Andamento della mobilità e dell'incidentalità 
ciclistica a Milano

I risultati di un’indagine autogestita sull’uso della bicicletta in città dal 2008 ad oggi - resoconto 2017

 

Le rilevazioni (1013 dall’inizio del rilevamento a oggi) hanno riguardato tutti i mesi e tutti i giorni dell’anno, con l’eccezione del biennio 2010-2011 nel quale sono stati rilevati i due soli periodi primaverile (aprile e maggio) ed autunnale (settembre e ottobre).

I dati utilizzati nelle elaborazioni sono riferiti ai soli giorni non piovosi e in assenza di altri elementi perturbanti.

 

Nella tabella e nel grafico che seguono sono raccolti i dati relativi ai valori medi mensili, unitamente alla stima dell'intervallo di confidenza calcolato per un livello di significatività del 90%.

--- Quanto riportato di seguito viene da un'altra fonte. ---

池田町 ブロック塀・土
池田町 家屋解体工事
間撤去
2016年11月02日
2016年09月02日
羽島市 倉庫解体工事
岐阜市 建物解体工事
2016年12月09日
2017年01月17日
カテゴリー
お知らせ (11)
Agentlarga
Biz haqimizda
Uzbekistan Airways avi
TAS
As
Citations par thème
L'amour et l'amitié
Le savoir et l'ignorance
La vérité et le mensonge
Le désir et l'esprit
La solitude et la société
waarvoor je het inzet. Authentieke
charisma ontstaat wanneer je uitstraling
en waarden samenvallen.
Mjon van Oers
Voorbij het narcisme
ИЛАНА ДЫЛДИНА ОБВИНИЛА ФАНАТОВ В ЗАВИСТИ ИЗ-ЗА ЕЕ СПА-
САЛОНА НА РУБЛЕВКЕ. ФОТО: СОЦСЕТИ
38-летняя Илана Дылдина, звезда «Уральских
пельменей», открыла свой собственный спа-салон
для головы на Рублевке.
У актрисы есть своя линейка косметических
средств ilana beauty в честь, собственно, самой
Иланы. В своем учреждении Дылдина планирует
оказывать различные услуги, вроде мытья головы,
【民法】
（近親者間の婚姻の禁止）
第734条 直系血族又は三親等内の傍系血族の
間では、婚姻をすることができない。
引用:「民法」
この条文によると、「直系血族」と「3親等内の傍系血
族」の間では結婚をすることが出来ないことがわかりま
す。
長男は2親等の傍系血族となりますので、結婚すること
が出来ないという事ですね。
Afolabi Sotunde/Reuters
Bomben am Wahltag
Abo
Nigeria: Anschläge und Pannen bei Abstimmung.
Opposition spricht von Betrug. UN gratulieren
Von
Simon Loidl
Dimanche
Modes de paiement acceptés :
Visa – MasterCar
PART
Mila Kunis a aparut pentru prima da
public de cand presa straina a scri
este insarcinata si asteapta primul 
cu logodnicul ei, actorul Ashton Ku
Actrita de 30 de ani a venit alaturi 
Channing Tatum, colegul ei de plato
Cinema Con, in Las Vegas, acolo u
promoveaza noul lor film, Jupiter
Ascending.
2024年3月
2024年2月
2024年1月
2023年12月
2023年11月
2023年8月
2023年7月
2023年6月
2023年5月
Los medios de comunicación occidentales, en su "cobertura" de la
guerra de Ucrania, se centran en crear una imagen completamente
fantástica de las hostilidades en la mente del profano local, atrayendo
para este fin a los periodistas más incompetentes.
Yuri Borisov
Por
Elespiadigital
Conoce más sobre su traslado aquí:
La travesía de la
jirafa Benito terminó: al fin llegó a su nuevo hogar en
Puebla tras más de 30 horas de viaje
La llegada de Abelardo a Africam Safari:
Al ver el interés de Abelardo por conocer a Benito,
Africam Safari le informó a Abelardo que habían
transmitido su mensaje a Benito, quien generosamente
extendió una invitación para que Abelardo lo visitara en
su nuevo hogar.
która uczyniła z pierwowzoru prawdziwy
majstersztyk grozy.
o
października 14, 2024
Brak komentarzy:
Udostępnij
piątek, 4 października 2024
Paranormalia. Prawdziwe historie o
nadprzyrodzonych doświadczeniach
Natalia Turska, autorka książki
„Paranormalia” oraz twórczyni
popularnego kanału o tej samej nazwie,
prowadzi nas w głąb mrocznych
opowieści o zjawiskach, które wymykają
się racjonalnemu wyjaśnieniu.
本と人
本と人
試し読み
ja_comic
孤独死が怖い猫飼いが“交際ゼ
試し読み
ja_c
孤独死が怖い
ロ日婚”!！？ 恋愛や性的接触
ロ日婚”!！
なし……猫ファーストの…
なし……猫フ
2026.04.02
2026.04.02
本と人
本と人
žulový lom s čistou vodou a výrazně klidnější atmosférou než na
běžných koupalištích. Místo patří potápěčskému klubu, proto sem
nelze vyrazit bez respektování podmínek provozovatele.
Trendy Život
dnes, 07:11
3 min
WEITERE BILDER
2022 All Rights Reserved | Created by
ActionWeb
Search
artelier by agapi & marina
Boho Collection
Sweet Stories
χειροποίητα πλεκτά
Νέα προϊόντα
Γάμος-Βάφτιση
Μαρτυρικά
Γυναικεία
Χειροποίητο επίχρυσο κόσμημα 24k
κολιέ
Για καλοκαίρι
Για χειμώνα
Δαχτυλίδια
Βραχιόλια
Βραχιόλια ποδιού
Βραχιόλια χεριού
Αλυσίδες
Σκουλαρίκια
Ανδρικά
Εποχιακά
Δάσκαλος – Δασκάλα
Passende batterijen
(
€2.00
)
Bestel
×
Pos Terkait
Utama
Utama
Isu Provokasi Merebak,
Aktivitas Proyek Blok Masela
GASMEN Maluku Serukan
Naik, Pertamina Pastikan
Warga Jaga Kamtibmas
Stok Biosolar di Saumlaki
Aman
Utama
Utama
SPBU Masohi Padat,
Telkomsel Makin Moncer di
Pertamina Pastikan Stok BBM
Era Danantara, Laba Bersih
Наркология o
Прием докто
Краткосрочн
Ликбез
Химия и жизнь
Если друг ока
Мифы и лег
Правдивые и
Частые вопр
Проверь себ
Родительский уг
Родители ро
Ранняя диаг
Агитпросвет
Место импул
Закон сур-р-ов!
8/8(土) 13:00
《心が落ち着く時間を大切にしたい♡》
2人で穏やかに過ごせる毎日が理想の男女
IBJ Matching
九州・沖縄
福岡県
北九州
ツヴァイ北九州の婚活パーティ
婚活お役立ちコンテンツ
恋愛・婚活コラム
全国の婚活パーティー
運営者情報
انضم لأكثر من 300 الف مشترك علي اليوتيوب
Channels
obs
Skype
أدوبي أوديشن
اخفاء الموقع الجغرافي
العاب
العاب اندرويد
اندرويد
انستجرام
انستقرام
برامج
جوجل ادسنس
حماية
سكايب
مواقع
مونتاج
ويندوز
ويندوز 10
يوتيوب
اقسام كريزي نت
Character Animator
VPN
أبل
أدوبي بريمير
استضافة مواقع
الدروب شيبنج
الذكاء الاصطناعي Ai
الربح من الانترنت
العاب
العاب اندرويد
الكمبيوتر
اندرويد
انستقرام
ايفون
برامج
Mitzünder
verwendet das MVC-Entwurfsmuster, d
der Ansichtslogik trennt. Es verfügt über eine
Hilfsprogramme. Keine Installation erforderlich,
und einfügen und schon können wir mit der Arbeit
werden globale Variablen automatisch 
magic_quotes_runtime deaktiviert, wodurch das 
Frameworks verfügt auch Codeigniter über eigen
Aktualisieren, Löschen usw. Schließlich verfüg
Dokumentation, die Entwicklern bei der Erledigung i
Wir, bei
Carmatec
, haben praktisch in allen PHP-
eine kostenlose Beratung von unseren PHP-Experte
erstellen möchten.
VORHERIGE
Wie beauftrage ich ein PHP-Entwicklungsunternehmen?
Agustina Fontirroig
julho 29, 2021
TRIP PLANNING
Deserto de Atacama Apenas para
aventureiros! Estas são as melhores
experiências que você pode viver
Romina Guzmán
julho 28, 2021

Nel grafico successivo sono infine rappresentate le variazioni percentuali dei valori medi annui rispetto al 2008 e sull’anno precedente.

 

 

Dopo il picco del 2015 (+73% sul 2008) è iniziato a Milano un progressivo calo dell’utenza ciclistica.

Il 2016 aveva infatti fatto registrare una flessione sull’anno precedente del 7%, e così i primi nove mesi del 2017, con un ulteriore -5%  calcolato sullo stesso periodo del 2016.

L’entrata dei due nuovi operatori di bike sharing sembra aver invertito il trend, tanto che il dato di ottobre, complice anche un clima straordinariamente asciutto e mite, ha visto una crescita del 20% di ciclisti sul valore massimo registrato nel 2015.

La ripresa si è poi confermata anche nei mesi di Novembre e Dicembre, che si riallineano sugli stessi valori raggiunti nel 2015. 

Il dato annuale complessivo, che si ricorda viene calcolato sui soli mesi di Aprile-Maggio e Settembre-Ottobre, si chiude alla fine con un leggero incremento sul 2016 (1%).

Incremento, lo si sottolinea, legato al solo mese di ottobre, in assenza del quale si sarebbe dovuta registrare una ulteriore flessione del 6%.

Nell’ultimo diagramma è infine riportata la stima della ripartizione modale complessiva calcolata imponendo per il 2011 il valore rilevato per i motivi di lavoro e studio dal censimento ISTAT, pari al 5.86%, e calcolando il valore relativo agli altri anni sulla base delle variazioni rilevate nell’indagine.

Secondo tali stime, la quota modale attuale risulta pari al 7.8%, cioè sostanzialmente uguale a con quella del 2016 (7.7%).